> _What to do_
Repeat exactly the opening lines of the records, ending with the line that contains "Zweigstelle (61, 344)".

> _Record excerpts_
■ ■ ■ ■ ■ ■ ■
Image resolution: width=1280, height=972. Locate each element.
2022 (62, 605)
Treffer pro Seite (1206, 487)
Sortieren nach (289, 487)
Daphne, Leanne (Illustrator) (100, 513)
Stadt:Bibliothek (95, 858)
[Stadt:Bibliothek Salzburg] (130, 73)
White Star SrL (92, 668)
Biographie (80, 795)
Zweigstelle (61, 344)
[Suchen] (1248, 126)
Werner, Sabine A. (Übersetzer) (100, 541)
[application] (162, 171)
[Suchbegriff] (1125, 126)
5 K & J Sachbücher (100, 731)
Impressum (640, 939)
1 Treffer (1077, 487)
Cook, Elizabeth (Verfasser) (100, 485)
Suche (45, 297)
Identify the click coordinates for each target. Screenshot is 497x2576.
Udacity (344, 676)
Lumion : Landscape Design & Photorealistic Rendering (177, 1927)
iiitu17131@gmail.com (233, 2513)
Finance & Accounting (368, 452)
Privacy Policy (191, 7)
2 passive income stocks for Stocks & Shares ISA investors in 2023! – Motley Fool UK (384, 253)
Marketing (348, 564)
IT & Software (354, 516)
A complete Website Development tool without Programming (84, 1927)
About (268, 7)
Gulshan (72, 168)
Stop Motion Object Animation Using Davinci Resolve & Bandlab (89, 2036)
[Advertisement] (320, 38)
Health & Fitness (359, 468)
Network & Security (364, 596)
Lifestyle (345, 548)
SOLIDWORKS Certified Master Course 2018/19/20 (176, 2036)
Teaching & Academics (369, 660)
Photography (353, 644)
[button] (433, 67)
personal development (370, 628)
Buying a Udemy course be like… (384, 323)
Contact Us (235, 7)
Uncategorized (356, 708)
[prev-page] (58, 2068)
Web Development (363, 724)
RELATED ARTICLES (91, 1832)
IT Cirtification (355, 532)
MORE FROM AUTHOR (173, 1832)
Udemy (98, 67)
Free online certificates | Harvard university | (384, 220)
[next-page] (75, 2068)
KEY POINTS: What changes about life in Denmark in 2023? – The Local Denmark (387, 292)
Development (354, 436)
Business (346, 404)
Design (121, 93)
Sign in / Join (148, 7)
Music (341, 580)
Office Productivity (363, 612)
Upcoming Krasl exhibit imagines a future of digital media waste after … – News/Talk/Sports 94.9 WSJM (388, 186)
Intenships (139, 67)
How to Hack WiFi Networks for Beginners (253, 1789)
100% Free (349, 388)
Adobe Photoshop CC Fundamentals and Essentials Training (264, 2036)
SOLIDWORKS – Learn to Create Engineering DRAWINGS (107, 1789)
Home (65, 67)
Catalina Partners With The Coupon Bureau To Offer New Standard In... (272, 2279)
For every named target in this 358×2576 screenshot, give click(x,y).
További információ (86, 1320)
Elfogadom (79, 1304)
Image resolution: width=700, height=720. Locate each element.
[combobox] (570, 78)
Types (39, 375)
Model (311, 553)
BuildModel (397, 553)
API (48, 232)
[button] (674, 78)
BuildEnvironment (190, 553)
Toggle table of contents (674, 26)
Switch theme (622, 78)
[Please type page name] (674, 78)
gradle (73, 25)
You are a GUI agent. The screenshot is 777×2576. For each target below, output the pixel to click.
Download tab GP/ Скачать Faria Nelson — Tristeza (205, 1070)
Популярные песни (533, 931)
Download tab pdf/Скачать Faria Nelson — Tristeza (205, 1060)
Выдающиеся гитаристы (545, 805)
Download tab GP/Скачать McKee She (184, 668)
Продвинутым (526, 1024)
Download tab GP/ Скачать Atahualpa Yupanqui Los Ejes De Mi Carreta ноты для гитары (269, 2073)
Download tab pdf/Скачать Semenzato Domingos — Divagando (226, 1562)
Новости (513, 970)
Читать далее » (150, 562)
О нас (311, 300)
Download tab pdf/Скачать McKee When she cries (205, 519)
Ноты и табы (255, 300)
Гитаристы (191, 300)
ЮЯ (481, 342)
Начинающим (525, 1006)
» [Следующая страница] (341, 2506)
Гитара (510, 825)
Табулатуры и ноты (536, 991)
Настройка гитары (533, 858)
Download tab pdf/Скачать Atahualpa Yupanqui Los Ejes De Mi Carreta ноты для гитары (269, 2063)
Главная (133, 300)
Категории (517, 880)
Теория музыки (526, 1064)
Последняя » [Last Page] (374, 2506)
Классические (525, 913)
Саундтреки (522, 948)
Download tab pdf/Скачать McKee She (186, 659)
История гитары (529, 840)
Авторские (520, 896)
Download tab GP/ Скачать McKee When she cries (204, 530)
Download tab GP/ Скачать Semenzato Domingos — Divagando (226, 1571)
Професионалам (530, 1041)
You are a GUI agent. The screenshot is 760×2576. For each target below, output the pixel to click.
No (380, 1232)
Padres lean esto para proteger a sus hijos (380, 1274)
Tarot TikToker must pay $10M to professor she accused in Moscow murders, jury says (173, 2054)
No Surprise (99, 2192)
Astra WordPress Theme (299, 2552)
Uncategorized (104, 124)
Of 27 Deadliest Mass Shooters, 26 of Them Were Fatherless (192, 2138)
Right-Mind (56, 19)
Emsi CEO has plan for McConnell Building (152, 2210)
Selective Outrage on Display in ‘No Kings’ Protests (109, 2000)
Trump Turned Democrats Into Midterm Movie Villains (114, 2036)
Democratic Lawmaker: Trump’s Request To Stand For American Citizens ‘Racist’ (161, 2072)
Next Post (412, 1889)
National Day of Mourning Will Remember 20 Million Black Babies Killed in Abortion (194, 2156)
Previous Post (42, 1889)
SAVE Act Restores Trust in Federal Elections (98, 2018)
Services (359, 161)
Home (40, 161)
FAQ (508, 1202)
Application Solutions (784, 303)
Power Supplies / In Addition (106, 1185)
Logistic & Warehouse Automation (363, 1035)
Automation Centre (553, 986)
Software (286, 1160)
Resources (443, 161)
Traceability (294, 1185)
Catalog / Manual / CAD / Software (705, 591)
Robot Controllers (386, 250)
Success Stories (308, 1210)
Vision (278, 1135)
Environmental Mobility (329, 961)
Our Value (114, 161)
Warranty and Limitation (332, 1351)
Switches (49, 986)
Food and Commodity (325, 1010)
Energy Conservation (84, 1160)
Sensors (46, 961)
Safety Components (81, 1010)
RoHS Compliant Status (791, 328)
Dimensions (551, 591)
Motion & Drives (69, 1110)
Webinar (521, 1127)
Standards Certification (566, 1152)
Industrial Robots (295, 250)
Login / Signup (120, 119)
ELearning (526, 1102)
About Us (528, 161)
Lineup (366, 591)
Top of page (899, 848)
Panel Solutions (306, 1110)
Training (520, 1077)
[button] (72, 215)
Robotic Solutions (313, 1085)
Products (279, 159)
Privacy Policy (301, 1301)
■ ■ ■ ■ ■ ■ ■
> _Solution below_
Image resolution: width=1280, height=972. Locate each element.
2022 (62, 605)
Treffer pro Seite (1206, 487)
Sortieren nach (289, 487)
Daphne, Leanne (Illustrator) (100, 513)
Stadt:Bibliothek (95, 858)
[Stadt:Bibliothek Salzburg] (130, 73)
White Star SrL (92, 668)
Biographie (80, 795)
Zweigstelle (61, 344)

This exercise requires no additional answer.